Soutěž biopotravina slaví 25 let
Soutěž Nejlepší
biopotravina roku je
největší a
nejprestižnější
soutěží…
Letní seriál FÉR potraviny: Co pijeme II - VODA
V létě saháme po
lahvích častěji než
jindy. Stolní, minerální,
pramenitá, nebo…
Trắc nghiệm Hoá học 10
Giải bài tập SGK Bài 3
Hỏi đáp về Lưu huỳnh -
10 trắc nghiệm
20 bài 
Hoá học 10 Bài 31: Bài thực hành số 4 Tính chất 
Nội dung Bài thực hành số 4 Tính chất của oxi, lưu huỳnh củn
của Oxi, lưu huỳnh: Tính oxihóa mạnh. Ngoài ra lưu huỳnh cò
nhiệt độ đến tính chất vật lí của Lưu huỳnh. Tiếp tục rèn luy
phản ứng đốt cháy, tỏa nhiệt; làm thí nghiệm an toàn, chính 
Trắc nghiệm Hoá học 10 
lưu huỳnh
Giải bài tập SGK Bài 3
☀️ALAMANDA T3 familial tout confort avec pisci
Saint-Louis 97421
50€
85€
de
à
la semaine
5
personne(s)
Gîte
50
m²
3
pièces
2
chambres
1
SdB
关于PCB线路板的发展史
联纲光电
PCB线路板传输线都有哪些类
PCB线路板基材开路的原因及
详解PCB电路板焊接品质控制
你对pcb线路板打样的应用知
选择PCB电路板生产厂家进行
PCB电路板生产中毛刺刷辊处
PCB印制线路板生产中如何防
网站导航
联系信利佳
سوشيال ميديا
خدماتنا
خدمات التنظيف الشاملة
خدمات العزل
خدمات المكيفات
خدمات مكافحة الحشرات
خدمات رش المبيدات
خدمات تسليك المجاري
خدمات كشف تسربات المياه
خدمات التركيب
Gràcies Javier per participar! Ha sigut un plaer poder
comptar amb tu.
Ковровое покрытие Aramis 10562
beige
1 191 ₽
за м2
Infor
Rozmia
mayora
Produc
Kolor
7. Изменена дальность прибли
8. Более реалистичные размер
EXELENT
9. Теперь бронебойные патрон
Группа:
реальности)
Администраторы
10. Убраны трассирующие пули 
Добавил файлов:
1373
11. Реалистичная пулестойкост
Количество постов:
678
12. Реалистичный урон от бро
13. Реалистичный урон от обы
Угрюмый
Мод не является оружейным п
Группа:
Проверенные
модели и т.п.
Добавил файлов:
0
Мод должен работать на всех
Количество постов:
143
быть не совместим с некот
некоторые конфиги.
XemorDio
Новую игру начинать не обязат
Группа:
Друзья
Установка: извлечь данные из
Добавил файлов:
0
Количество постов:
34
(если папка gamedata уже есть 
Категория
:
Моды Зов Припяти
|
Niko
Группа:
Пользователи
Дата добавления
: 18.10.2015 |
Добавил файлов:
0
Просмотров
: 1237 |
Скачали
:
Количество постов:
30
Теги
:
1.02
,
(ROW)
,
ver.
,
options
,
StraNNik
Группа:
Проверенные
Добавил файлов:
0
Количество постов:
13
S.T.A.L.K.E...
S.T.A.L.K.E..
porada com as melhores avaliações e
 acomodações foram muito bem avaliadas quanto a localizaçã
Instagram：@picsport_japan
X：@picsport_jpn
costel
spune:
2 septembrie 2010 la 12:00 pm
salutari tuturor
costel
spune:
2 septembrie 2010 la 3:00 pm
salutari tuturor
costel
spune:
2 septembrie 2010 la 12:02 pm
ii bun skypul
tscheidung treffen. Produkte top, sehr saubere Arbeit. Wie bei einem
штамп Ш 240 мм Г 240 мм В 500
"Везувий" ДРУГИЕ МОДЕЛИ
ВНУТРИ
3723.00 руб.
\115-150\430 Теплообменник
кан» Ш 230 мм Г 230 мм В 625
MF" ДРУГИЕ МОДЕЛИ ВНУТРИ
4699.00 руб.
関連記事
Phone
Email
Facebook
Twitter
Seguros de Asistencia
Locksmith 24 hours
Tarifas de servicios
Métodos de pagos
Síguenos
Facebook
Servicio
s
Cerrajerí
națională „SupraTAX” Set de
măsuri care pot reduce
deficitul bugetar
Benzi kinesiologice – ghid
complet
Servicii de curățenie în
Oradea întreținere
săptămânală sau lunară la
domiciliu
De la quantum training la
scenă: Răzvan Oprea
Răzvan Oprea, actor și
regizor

----

**WHAT THE TASK REQUIRES**
Each record must be output word for word.

**RESULT OF THE TASK**
Soutěž biopotravina slaví 25 let
Soutěž Nejlepší
biopotravina roku je
největší a
nejprestižnější
soutěží…
Letní seriál FÉR potraviny: Co pijeme II - VODA
V létě saháme po
lahvích častěji než
jindy. Stolní, minerální,
pramenitá, nebo…
Trắc nghiệm Hoá học 10
Giải bài tập SGK Bài 3
Hỏi đáp về Lưu huỳnh -
10 trắc nghiệm
20 bài 
Hoá học 10 Bài 31: Bài thực hành số 4 Tính chất 
Nội dung Bài thực hành số 4 Tính chất của oxi, lưu huỳnh củn
của Oxi, lưu huỳnh: Tính oxihóa mạnh. Ngoài ra lưu huỳnh cò
nhiệt độ đến tính chất vật lí của Lưu huỳnh. Tiếp tục rèn luy
phản ứng đốt cháy, tỏa nhiệt; làm thí nghiệm an toàn, chính 
Trắc nghiệm Hoá học 10 
lưu huỳnh
Giải bài tập SGK Bài 3
☀️ALAMANDA T3 familial tout confort avec pisci
Saint-Louis 97421
50€
85€
de
à
la semaine
5
personne(s)
Gîte
50
m²
3
pièces
2
chambres
1
SdB
关于PCB线路板的发展史
联纲光电
PCB线路板传输线都有哪些类
PCB线路板基材开路的原因及
详解PCB电路板焊接品质控制
你对pcb线路板打样的应用知
选择PCB电路板生产厂家进行
PCB电路板生产中毛刺刷辊处
PCB印制线路板生产中如何防
网站导航
联系信利佳
سوشيال ميديا
خدماتنا
خدمات التنظيف الشاملة
خدمات العزل
خدمات المكيفات
خدمات مكافحة الحشرات
خدمات رش المبيدات
خدمات تسليك المجاري
خدمات كشف تسربات المياه
خدمات التركيب
Gràcies Javier per participar! Ha sigut un plaer poder
comptar amb tu.
Ковровое покрытие Aramis 10562
beige
1 191 ₽
за м2
Infor
Rozmia
mayora
Produc
Kolor
7. Изменена дальность прибли
8. Более реалистичные размер
EXELENT
9. Теперь бронебойные патрон
Группа:
реальности)
Администраторы
10. Убраны трассирующие пули 
Добавил файлов:
1373
11. Реалистичная пулестойкост
Количество постов:
678
12. Реалистичный урон от бро
13. Реалистичный урон от обы
Угрюмый
Мод не является оружейным п
Группа:
Проверенные
модели и т.п.
Добавил файлов:
0
Мод должен работать на всех
Количество постов:
143
быть не совместим с некот
некоторые конфиги.
XemorDio
Новую игру начинать не обязат
Группа:
Друзья
Установка: извлечь данные из
Добавил файлов:
0
Количество постов:
34
(если папка gamedata уже есть 
Категория
:
Моды Зов Припяти
|
Niko
Группа:
Пользователи
Дата добавления
: 18.10.2015 |
Добавил файлов:
0
Просмотров
: 1237 |
Скачали
:
Количество постов:
30
Теги
:
1.02
,
(ROW)
,
ver.
,
options
,
StraNNik
Группа:
Проверенные
Добавил файлов:
0
Количество постов:
13
S.T.A.L.K.E...
S.T.A.L.K.E..
porada com as melhores avaliações e
 acomodações foram muito bem avaliadas quanto a localizaçã
Instagram：@picsport_japan
X：@picsport_jpn
costel
spune:
2 septembrie 2010 la 12:00 pm
salutari tuturor
costel
spune:
2 septembrie 2010 la 3:00 pm
salutari tuturor
costel
spune:
2 septembrie 2010 la 12:02 pm
ii bun skypul
tscheidung treffen. Produkte top, sehr saubere Arbeit. Wie bei einem
штамп Ш 240 мм Г 240 мм В 500
"Везувий" ДРУГИЕ МОДЕЛИ
ВНУТРИ
3723.00 руб.
\115-150\430 Теплообменник
кан» Ш 230 мм Г 230 мм В 625
MF" ДРУГИЕ МОДЕЛИ ВНУТРИ
4699.00 руб.
関連記事
Phone
Email
Facebook
Twitter
Seguros de Asistencia
Locksmith 24 hours
Tarifas de servicios
Métodos de pagos
Síguenos
Facebook
Servicio
s
Cerrajerí
națională „SupraTAX” Set de
măsuri care pot reduce
deficitul bugetar
Benzi kinesiologice – ghid
complet
Servicii de curățenie în
Oradea întreținere
săptămânală sau lunară la
domiciliu
De la quantum training la
scenă: Răzvan Oprea
Răzvan Oprea, actor și
regizor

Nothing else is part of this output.